OK, all set for the names? One last caveat – these four picks don't necessarily beat the industry's averages on all the key criteria, though most of them are topped. (For a background reading, see The Industry Handbook: The Utilities Industry.)

Best of the Best
The American Water Works Co. Inc (NYSE:AWK) loss last quarter, which more than offset the gains created over the prior three quarters, and that's is a tough pill to swallow. You've got to look at the bigger picture though. Had it not been for a $450 million impairment charge, the $413 loss would have actually been a $37 million profit, which is in line with the normal quarter.

If the analysts are right and American Water earns $1.32 per share this year and $1.44 per share next year, the projected 2010 P/E is a reasonable 12.7.

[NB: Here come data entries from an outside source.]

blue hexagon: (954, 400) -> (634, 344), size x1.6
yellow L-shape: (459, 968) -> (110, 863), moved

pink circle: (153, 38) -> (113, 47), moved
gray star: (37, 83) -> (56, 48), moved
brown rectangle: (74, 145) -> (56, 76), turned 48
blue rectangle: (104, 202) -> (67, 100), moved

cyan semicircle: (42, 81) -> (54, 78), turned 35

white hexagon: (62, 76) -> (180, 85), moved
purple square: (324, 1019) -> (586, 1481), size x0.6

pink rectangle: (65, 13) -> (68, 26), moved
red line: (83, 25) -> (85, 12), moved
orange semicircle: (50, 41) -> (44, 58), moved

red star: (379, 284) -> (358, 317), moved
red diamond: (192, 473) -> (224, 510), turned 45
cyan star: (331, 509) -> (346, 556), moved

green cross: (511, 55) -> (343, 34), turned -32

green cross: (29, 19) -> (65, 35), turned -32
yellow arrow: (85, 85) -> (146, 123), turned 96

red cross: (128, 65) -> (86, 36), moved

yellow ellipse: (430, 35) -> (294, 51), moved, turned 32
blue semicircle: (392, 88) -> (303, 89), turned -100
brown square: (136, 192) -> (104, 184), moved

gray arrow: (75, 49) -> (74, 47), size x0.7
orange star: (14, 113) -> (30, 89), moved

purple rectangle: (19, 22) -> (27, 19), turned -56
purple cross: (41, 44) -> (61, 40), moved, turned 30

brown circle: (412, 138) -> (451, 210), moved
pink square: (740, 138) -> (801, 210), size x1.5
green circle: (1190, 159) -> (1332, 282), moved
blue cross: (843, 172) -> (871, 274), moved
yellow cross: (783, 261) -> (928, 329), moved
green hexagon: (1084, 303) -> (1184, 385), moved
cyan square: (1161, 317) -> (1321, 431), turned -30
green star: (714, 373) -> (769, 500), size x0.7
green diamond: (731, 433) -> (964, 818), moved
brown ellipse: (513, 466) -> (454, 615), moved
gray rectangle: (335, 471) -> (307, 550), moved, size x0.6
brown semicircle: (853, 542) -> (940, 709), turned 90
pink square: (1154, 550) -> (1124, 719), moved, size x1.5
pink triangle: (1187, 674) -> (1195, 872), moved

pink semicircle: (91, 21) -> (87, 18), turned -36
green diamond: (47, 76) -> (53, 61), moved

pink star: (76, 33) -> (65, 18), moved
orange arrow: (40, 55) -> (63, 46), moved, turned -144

York Water Co. (Nasdaq:YORW) may seem a tad on the pricey side (and it is), but the company is consistently cranking out net margins around 20%. It's worth it to pay up for a little profit cushion. Getting into the Russell 3000 recently doesn't hurt the stock's stature either.

There's nothing excessively special about Artesian Resources Corp. (Nasdaq:ARTNA) other than its size. It's just a micro cap (market cap of $122.5 million), and a smaller company that can perform as well as (or better than) their bigger competition. ARTNA's price multiple of 17.4 may feel a little rich, but what you're paying a little extra for is the dividend, usually in the 3.3% to 4.3% range.

And finally, think about Middlesex Water Co. (Nasdaq:MSEX).

Middlesex got a lot of investors' attention more for technical reasons than fundamental ones. How so? Since late 2007, shares have fallen from around $18 to a March 2009 low around $12. Since March though, we've seen incrementally higher lows, and some real pressure to make higher highs.

The Bottom Line
Though the value of non-cyclical and utility stocks rarely changes, perceptions do. Therefore, even the prices of non-cyclical and utility stocks can change dramatically over time.

We may be entering a 'flight to quality' phase. Stocks are broadly overbought, and it doesn't look like the economic recovery is taking hold as firmly as many investors were expecting. It's the kind of environment in which investors make exits on aggressive stocks and hunt for more conservative ones, like water utility names.